• TASK PROMPT: I need the lines below from the one with "Attribute::offsetUnset (73, 657)" down to the one with "MigrateDefaultLanguageTest::testMigrationWithUnsetVariable" reproduced exactly, both ends included, and nothing else.

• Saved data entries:

'''

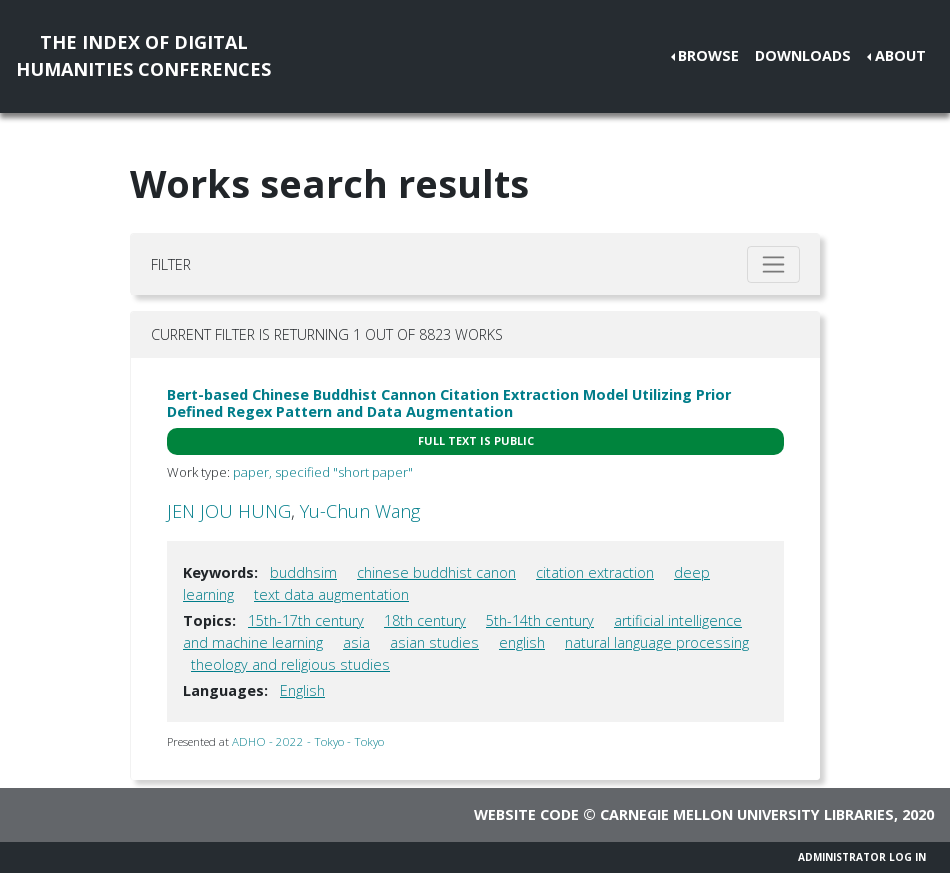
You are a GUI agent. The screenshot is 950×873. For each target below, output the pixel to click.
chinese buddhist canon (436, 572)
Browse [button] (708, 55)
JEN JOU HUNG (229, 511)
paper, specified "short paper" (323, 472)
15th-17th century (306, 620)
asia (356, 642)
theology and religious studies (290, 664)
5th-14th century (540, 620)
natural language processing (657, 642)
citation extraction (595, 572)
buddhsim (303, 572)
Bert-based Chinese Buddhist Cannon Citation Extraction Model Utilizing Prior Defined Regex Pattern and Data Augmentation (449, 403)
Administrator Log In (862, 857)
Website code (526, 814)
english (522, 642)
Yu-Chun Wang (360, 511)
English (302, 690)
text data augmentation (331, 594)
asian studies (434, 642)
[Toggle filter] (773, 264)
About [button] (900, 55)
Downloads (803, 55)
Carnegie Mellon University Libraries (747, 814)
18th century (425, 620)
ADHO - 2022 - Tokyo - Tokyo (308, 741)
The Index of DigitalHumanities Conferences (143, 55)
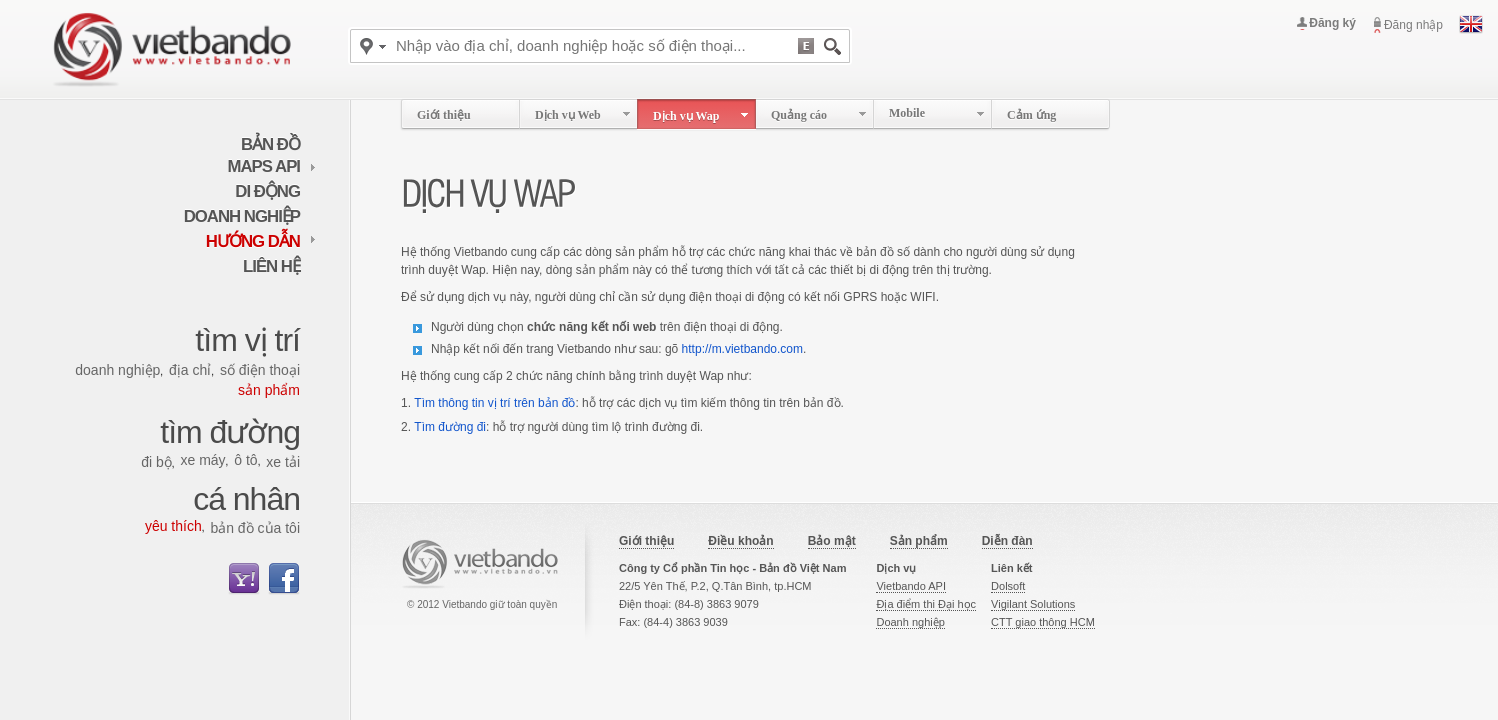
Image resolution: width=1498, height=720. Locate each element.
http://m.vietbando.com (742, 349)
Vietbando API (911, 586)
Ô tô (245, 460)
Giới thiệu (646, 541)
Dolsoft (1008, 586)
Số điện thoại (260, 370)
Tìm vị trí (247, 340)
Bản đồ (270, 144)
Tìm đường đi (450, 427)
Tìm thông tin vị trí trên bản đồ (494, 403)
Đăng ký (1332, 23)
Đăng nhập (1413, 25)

'''
'''

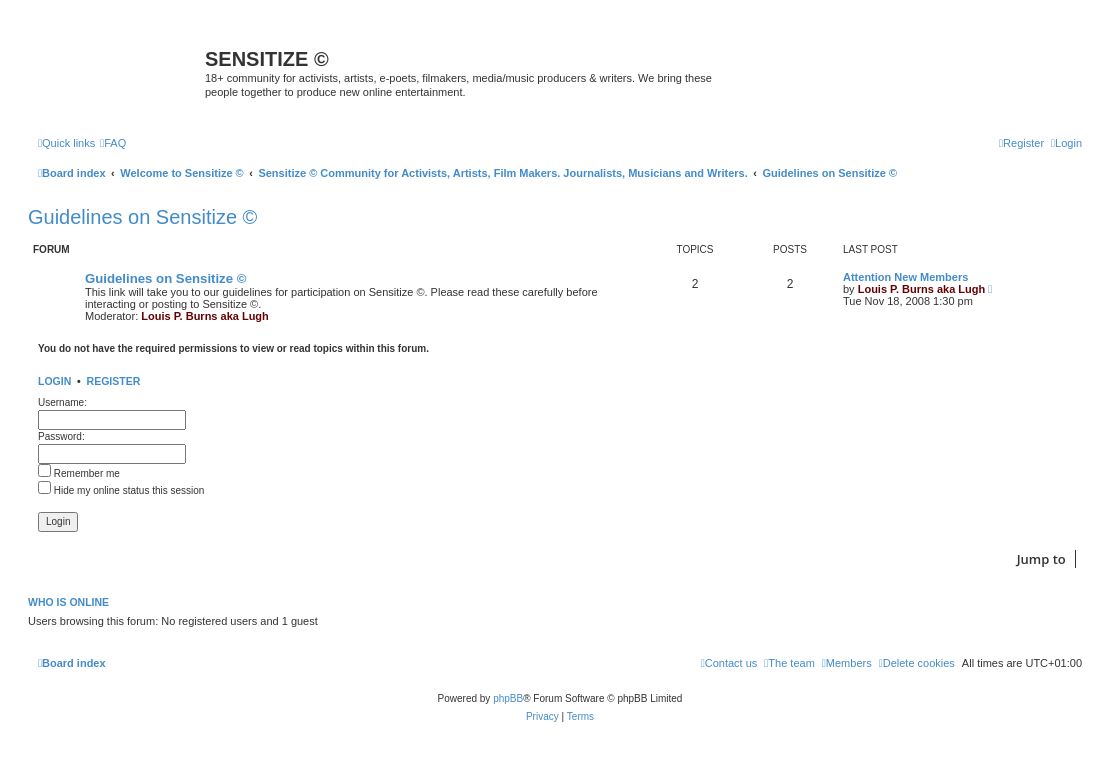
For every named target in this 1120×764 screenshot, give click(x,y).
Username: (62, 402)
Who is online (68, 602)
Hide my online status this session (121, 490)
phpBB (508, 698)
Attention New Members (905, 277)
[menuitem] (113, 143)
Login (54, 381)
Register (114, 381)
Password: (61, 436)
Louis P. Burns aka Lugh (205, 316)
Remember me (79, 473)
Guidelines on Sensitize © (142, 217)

'''
'''

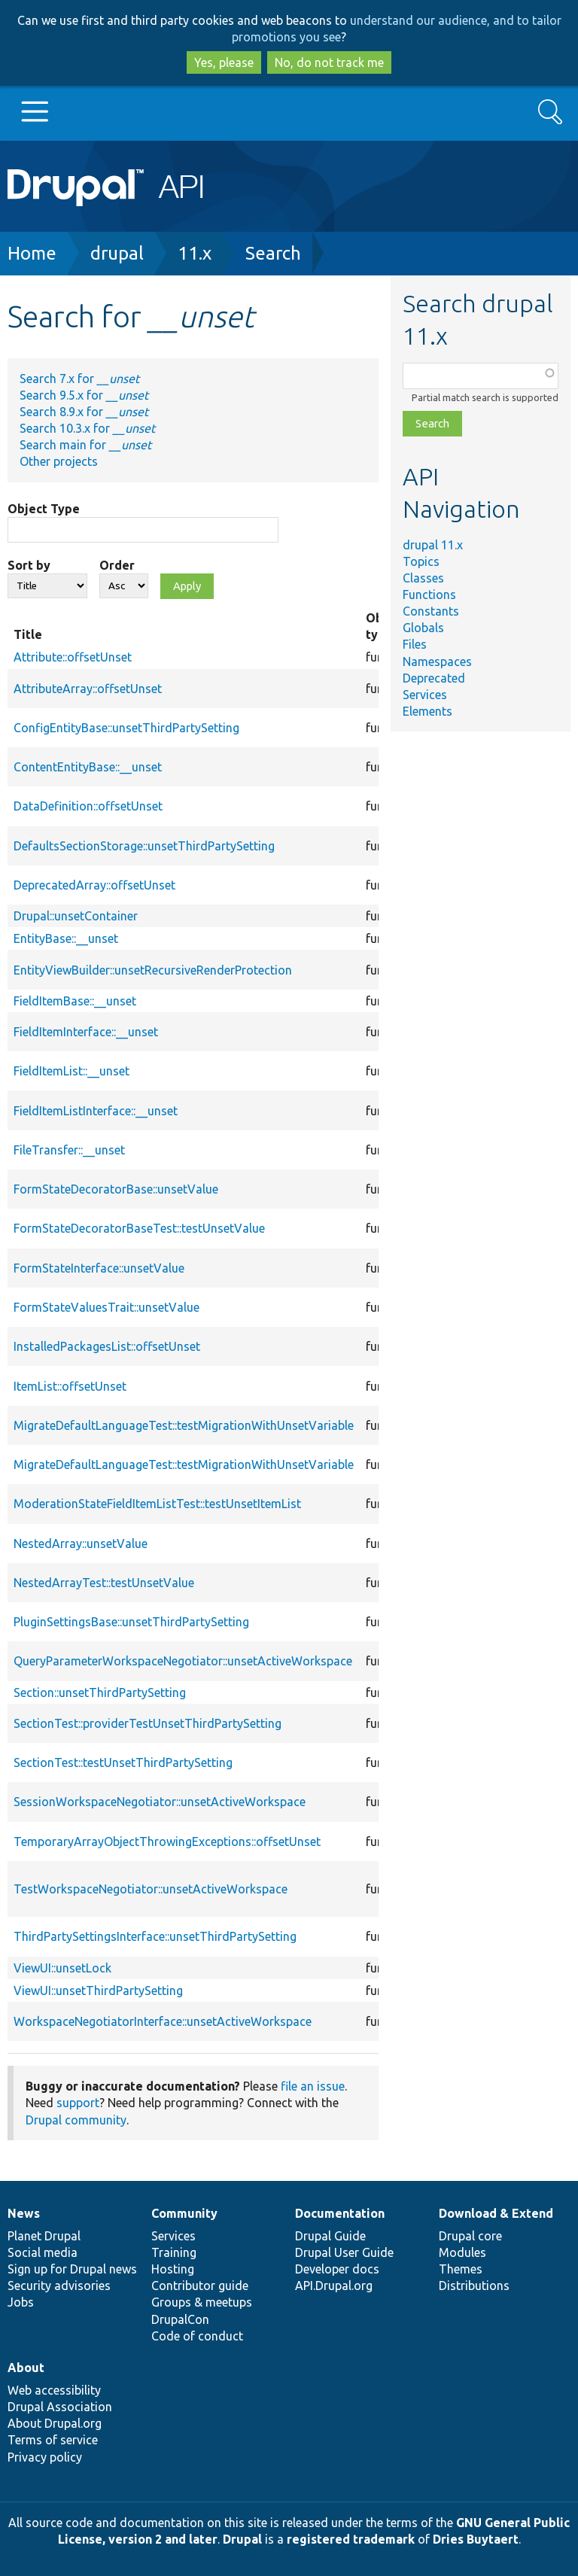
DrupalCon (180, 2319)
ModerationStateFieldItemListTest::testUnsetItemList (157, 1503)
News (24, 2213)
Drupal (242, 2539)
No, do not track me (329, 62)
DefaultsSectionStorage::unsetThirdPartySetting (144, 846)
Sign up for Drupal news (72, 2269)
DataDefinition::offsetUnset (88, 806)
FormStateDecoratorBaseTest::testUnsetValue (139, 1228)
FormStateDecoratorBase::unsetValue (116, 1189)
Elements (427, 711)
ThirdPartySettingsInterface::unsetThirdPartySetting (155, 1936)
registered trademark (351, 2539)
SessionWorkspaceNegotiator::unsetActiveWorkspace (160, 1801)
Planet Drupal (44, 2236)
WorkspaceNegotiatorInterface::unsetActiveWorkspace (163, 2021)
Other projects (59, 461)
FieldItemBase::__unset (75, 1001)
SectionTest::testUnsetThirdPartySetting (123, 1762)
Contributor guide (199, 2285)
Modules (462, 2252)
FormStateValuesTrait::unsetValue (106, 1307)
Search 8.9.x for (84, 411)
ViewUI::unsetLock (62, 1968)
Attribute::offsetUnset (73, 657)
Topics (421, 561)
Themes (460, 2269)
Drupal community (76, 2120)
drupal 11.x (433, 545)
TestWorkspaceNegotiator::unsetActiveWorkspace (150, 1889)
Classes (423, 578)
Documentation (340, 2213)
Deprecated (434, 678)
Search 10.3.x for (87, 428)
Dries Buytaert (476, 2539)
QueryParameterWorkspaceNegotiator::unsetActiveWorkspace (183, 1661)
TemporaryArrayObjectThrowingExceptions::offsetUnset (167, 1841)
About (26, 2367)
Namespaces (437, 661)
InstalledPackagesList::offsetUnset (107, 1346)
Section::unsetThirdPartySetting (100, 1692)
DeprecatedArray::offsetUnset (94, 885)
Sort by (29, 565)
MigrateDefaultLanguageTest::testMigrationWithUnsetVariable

'''

• RESULT OF THIS TASK:
Attribute::offsetUnset (73, 657)
Topics (421, 561)
Themes (460, 2269)
Drupal community (76, 2120)
drupal 11.x (433, 545)
TestWorkspaceNegotiator::unsetActiveWorkspace (150, 1889)
Classes (423, 578)
Documentation (340, 2213)
Deprecated (434, 678)
Search 10.3.x for (87, 428)
Dries Buytaert (476, 2539)
QueryParameterWorkspaceNegotiator::unsetActiveWorkspace (183, 1661)
TemporaryArrayObjectThrowingExceptions::offsetUnset (167, 1841)
About (26, 2367)
Namespaces (437, 661)
InstalledPackagesList::offsetUnset (107, 1346)
Section::unsetThirdPartySetting (100, 1692)
DeprecatedArray::offsetUnset (94, 885)
Sort by (29, 565)
MigrateDefaultLanguageTest::testMigrationWithUnsetVariable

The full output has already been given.